In 2003, the SEC issued rules, pursuant to SOA Section 301, requiring audit committees to establish procedures for “(a) the receipt, retention and treatment of complaints received by the issuer regarding accounting, internal accounting controls or auditing matters, and (b) the confidential, anonymous submission by employees of the issuer of concerns regarding questionable accounting or auditing matters.” This edition of The Bulletin focuses on issues audit committees and management should consider as they collaborate to comply with Section 301 and provides guidance as to the steps that should be taken to comply with it.
Issue 12 — “Building Upon Section 404 Compliance: Moving Beyond Year One”
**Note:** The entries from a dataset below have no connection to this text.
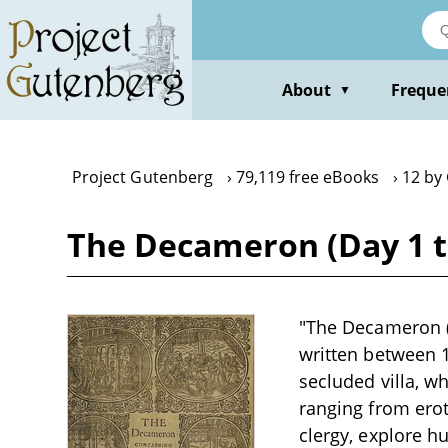
Skip
to
main
content
About
Freque
▼
Project Gutenberg
79,119 free eBooks
12 by
The Decameron (Day 1 t
"The Decameron (D
written between 1
secluded villa, wh
ranging from eroti
clergy, explore h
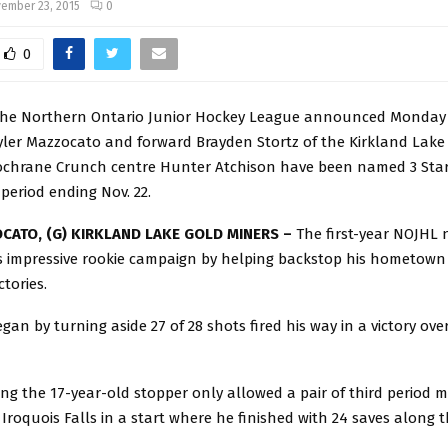
ember 23, 2015
0
0
he Northern Ontario Junior Hockey League announced Monday
yler Mazzocato and forward Brayden Stortz of the Kirkland Lake
ochrane Crunch centre Hunter Atchison have been named 3 Star
 period ending Nov. 22.
CATO, (G) KIRKLAND LAKE GOLD MINERS –
The first-year NOJHL
s impressive rookie campaign by helping backstop his hometown
ctories.
an by turning aside 27 of 28 shots fired his way in a victory ov
g the 17-year-old stopper only allowed a pair of third period m
Iroquois Falls in a start where he finished with 24 saves along t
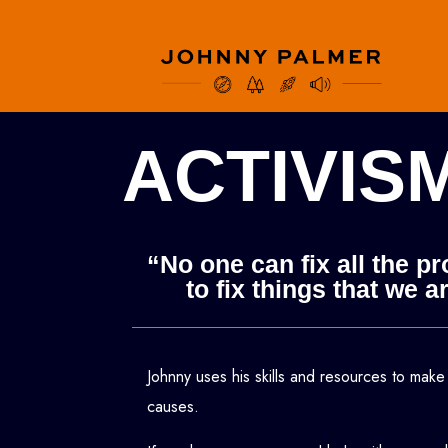
ACTIVIS
“No one can fix all the p
to fix things that we
Johnny uses his skills and resources to make
causes.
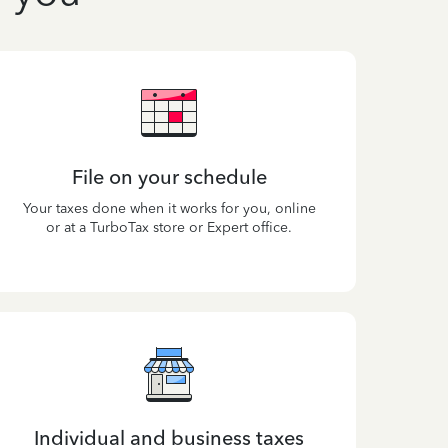
File on your schedule
Your taxes done when it works for you, online
or at a TurboTax store or Expert office.
Individual and business taxes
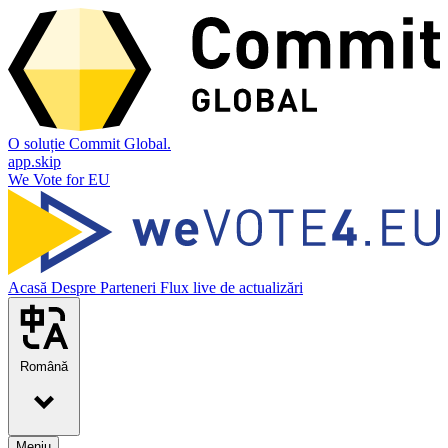
O soluție Commit Global.
app.skip
We Vote for EU
Acasă
Despre
Parteneri
Flux live de actualizări
Română
Meniu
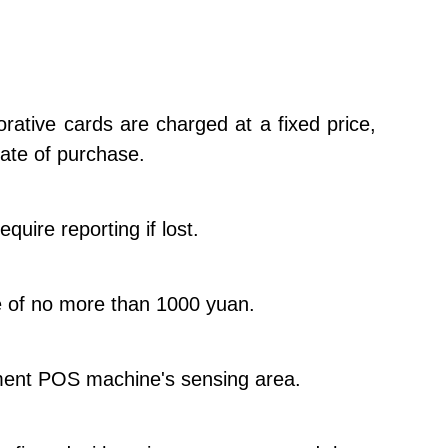
rative cards are charged at a fixed price,
date of purchase.
uire reporting if lost.
ue of no more than 1000 yuan.
yment POS machine's sensing area.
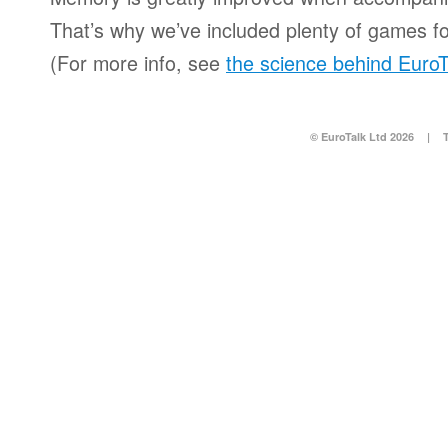
That’s why we’ve included plenty of games for
(For more info, see
the science behind EuroT
© EuroTalk Ltd 2026
|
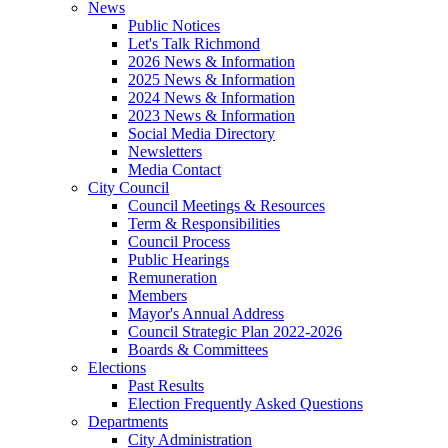
News
Public Notices
Let's Talk Richmond
2026 News & Information
2025 News & Information
2024 News & Information
2023 News & Information
Social Media Directory
Newsletters
Media Contact
City Council
Council Meetings & Resources
Term & Responsibilities
Council Process
Public Hearings
Remuneration
Members
Mayor's Annual Address
Council Strategic Plan 2022-2026
Boards & Committees
Elections
Past Results
Election Frequently Asked Questions
Departments
City Administration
Compliance with Sections 302 and 404 of the SarbanesOxley Act has commanded the radar of CEOs and CFOs (the “certifying officers”) in recent months. As companies move beyond “first time through” compliance, however, questions arise. How will companies transition from the intensive project mode of the first year to an ongoing process in year two? How will companies implement a compliance process at costs that are reasonable and sustainable on an ongoing basis? How will controls documentation get updated for changes in business processes and systems? How will control deficiencies get fixed going forward? Who will get the job done? How will the certifying officers know it gets done? If something happens to cause the organization’s controls to come under attack, certifying officers should be able to make a convincing case that they did everything they could do to improve or advance the maturity of key business processes, the financial reporting process and the compliance process. The suggestions we provide in this issue of The Bulletin will help them make that case.